My question is regarding using a MediaServer that has a RTCPeerConnection with a client (Mobile - react native) whereby the data between the media-server and the react-native-mobile app can exchange data in real time.

The react-native audio data is simply a recording of the users voice or just their audio in real-time, which can be accessed and establish a RTC connection with the mediaserver using react-native-webrtc.

Now the media-server is responsible for taking this audio data sending it to an external provider (11Labs) and then returning the audio generated by 11 Labs back to the user in real-time. I know there is inherent latency in the fact that my mediaserver has to wait for 11 labs to process the data it receives, but is this possible?

What are the considerations? Do I need to see whether 11 Labs supports establishing a real-time communication? Is a Real-time connection between 11 labs and my mediaserver relevant?

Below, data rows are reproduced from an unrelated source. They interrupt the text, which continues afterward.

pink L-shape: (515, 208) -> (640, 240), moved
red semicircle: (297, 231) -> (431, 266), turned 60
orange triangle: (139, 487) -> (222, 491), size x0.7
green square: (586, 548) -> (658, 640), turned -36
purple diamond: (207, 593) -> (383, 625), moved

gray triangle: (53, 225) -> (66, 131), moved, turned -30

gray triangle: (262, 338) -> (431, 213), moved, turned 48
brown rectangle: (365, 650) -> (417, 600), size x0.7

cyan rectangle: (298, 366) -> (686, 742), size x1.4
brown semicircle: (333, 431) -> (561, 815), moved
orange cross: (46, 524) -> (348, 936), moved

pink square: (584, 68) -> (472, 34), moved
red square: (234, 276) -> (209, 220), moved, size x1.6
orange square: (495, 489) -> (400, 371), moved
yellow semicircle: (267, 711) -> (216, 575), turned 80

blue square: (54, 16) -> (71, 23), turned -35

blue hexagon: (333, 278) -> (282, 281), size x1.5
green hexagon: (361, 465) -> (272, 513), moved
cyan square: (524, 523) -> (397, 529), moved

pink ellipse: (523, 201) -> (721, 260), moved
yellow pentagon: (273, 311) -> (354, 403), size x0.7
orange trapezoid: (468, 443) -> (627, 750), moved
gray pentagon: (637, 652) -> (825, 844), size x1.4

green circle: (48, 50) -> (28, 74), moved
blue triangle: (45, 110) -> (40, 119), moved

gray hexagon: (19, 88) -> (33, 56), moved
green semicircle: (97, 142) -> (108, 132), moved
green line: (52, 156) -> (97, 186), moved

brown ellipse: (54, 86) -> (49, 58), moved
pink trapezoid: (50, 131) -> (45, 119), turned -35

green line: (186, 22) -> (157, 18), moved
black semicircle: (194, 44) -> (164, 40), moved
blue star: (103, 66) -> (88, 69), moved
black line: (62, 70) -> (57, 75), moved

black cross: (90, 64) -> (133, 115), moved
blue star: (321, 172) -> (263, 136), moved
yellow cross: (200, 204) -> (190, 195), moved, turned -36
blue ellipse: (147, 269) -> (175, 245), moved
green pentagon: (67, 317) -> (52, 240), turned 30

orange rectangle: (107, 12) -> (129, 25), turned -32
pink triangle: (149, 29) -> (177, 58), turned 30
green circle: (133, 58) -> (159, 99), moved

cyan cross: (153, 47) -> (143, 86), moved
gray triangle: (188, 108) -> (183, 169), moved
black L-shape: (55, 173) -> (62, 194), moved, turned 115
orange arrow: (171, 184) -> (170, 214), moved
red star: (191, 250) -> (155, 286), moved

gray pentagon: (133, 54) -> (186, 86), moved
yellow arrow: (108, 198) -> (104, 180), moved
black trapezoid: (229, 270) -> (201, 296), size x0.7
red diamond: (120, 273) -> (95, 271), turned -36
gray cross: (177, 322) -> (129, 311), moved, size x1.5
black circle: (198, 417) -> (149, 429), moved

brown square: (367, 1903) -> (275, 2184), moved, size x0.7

My understanding of mediasoup is that it can allow me to create a media server that can act as a peer in a PeerConnection. MediaSoup also acts an SFU (Selective Forwarding Unit) - it can take audio from a peer in the connection and route it to another peer, ideally I want one of my peers to be my audio server that gets data from 11 labs via a websocket (see 11 labs doc

If I need to register the external service as a producer of data, would I have to ensure the external service provider has rtp capabilites? (reference How to add media stream to a producer)